Trompeur, le prologue de The Human Centipede accumule volontairement les lieux communs du slasher traditionnel pour mieux prendre ses spectateurs par surprise. Deux jolies touristes américaines qui voyagent en Europe tombent en panne dans les bois au milieu de la nuit. En quête de refuge, elles trouvent une villa isolée et y passent la nuit. Lorsqu’elles se réveillent le lendemain, c’est pour découvrir qu’elles sont piégées dans le sous-sol de la villa transformé en hôpital de fortune, en compagnie d’un autre prisonnier nommé Katsuro. Leur geôlier est Josef Heiter, un chirurgien allemand à la retraite spécialisé dans la séparation de jumeaux siamois (et dont le nom et le comportement s’inspirent de toute évidence de véritables médecins nazis ayant perpétré d’innommables expériences pendant la guerre). Le projet d’Heiter est autant délirant que terrifiant. Il compte assembler le corps de ses trois « patients » pour créer une créature unique, en reliant leurs organismes par le système gastrique. Il sera ainsi le premier homme à avoir créé un mille-pattes humain ! Et tandis que les captifs à qui il décrit de manière très détaillée la future opération sont pétrifiés d’horreur, Heiter aiguise ses bistouris, tout heureux de pouvoir concrétiser un vieux fantasme…

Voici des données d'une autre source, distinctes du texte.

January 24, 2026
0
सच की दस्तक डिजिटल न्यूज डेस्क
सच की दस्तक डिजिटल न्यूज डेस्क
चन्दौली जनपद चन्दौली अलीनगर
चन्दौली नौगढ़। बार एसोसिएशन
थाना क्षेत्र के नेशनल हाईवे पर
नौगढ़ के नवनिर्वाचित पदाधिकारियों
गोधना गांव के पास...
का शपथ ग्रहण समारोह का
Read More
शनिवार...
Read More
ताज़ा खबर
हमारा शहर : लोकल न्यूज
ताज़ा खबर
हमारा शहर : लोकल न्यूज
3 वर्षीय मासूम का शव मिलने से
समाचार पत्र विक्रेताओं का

Le charme discret de l’intestin

Le film repose donc sur un concept atroce et le « spectacle » serait absolument insoutenable si Tom Six nous montrait ouvertement ce dont il parle. Mais The Human Centipede préfère la suggestion à la démonstration, ne basculant jamais dans la démonstration gore ou sanglante. De fait, c’est surtout dans l’esprit des spectateurs que se développe l’abomination, bien plus qu’à l’écran. La situation finit même par sombrer dans le ridicule, un ridicule désespéré et en partie assumé par un métrage qui ne manque pas d’humour noir. Impressionnant, Dieter Laser est assurément la révélation du film, au cœur de quelques séquences de suspense assez éprouvante en fin de métrage. Le manque de moyens du film est manifeste. Six tourne avec les moyens du bord, dans des décors réels hollandais (alors que l’intrigue se déroule en Allemagne), s’équipant de matériel loué dans un hôpital local, dirigeant ses trois comédiens « cobayes » dans des conditions physiques difficiles (ils passent le plus clair du tournage à quatre pattes). Mais ce minimalisme joue en faveur de l’atmosphère austère et glaciale que construit le cinéaste. En toute logique, The Human Centipede a provoqué quelques réactions épidermiques auprès d’un grand nombre de spectateurs et de critiques. Vendu comme un film « 100% correct d’un point de vue médical », cet exercice de style volontairement choquant donnera naissance à deux séquelles.